Viver ultrapassa o entendimento (*)


Pela primeira vez, desde que escrevo para o Coletiva, experimentei um desânimo, falta de assunto e vontade de mandar tudo práquelelugar (sei que não é junto, mas digamos, criei uma figura de linguagem). Se você é meu leitor de carteirinha, não se preocupe não se trata de TPM e nem crise de identidade. Tudo passa. E, se você odeia minha coluna (ai, te pego um dia de jeito) e fica mandando comentários negativos, não se anime muito. Pode ser a saudade da rotina da redação, dos amigos que não procuram, do sol que sumiu, do chope com batatas fritas com o namorido. Coisas de Porto Alegre Triste no verão.
E vamos combinar!

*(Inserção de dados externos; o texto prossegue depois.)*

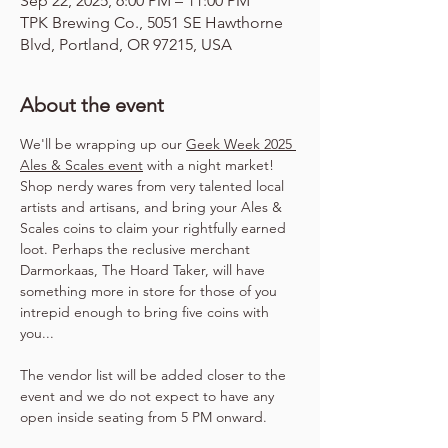
Sep 22, 2025, 6:00 PM – 11:00 PM
TPK Brewing Co., 5051 SE Hawthorne
Blvd, Portland, OR 97215, USA
About the event
We'll be wrapping up our 
Geek Week 2025 
Ales & Scales event
 with a night market! 
Shop nerdy wares from very talented local 
artists and artisans, and bring your Ales & 
Scales coins to claim your rightfully earned 
loot. Perhaps the reclusive merchant 
Darmorkaas, The Hoard Taker, will have 
something more in store for those of you 
intrepid enough to bring five coins with 
you...
The vendor list will be added closer to the 
event and we do not expect to have any 
open inside seating from 5 PM onward.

Não há nada tão triste com a saudade. Clarice Lispector, que assim como Caio Fernando Abreu, tem passagens ótimas para os dias em que se está blasé, já disse. “Saudade é um pouco como fome. Só passa quando se come a presença. Mas, às vezes, a saudade é tão profunda que a presença é pouca: quer-se absorver a pessoa toda”. E prossegue; “essa vontade de um ser o outro para uma unificação inteira é um dos sentimentos mais urgentes que se tem na vida”. Sei que a definição é literal, mas não tenho como absorver tantas situações de saudade que me oprimem.
Na trilha de Clarice, vou tentar diminuir esta dor que hoje sinto e que é só minha e lembrar que “viver ultrapassa todo o entendimento”. Então, se não é possível entender tanta vida levada ao extremo, vou fingir que não tou nem aí se já não posso correr para os braços de minha mãe e pedir consolo porque ela está adoentada e não pode se incomodar mais. Ultrapassa o entendimento. E que mais pai redescobri tardiamente e mora distante para eu pedir-lhe um carinho presencial. E que os amigos especiais (aqueles 7/8) são amigos, mas não podem viver nossa vida por nós. Ultrapassa o entendimento.

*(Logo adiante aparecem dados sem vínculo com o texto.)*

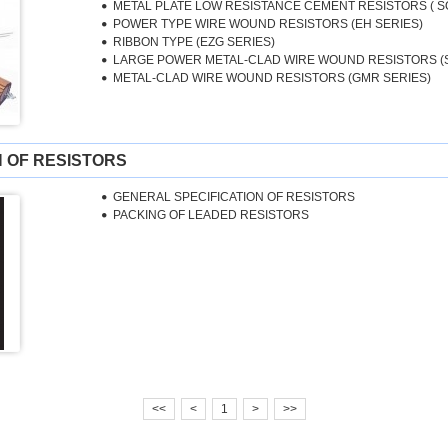
METAL PLATE LOW RESISTANCE CEMENT RESISTORS ( S
POWER TYPE WIRE WOUND RESISTORS (EH SERIES)
RIBBON TYPE (EZG SERIES)
LARGE POWER METAL-CLAD WIRE WOUND RESISTORS (
METAL-CLAD WIRE WOUND RESISTORS (GMR SERIES)
N OF RESISTORS
GENERAL SPECIFICATION OF RESISTORS
PACKING OF LEADED RESISTORS
<<
<
1
>
>>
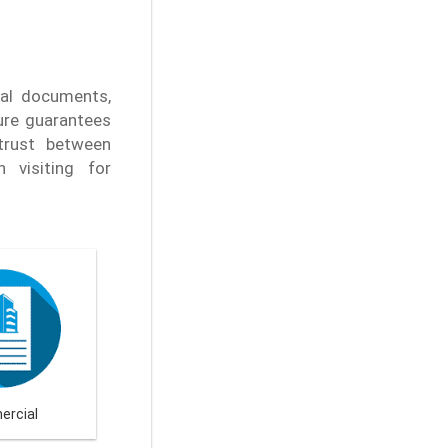
nal documents,
ure guarantees
 trust between
 visiting for
rcial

Novamente, me apropriando de um pensamento de Clarice (aff, será ela não deve ser co-autora da coluna?), recordo de um que se encaixa muito bem no meu dia de paisagem. “Sou como você me vê. Posso ser leve como uma brisa, ou forte como uma ventania, depende de quando e como você me vê passar”. Mas, hoje, sinto-me leve como uma brisa, incapaz de convidar você para olhar o pôr-do-sol do Guaíba, um café na Casa de Cultura Mário Quintana, uma volta no Mercado Público ou um passeio na Redenção. É que estou leve, mas com sentimentos capazes de produzir furacões e vulcões. Não se aproxime!

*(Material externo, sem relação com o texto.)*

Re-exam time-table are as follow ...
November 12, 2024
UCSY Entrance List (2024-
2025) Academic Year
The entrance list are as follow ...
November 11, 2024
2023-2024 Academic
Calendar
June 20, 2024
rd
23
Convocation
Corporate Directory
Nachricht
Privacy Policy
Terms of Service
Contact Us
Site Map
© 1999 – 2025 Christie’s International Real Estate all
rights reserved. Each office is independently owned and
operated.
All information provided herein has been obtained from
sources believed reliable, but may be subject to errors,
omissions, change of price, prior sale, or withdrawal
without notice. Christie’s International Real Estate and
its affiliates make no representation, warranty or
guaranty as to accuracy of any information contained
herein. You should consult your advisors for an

Palavra de mulher. Semana que vem nem me lembrarei deste texto derramando fel, do meu descontentamento com as saudades que serão sempre só saudades e nada mais, do sumiço de amigos, da música “Atrás da Porta” que se repete no play do CD, talvez não lembre nem de mim este estado de desligada da tomada. Uma das muitas coisas que aprendi com Clarice (tou extremamente íntima, viram?) é que se deve viver apesar de. “Apesar de, se deve comer. Apesar de, se deve amar. Apesar de, se deve morrer. Inclusive, muitas vezes, é o próprio apesar de que nos empurra para frente”. Que assim seja!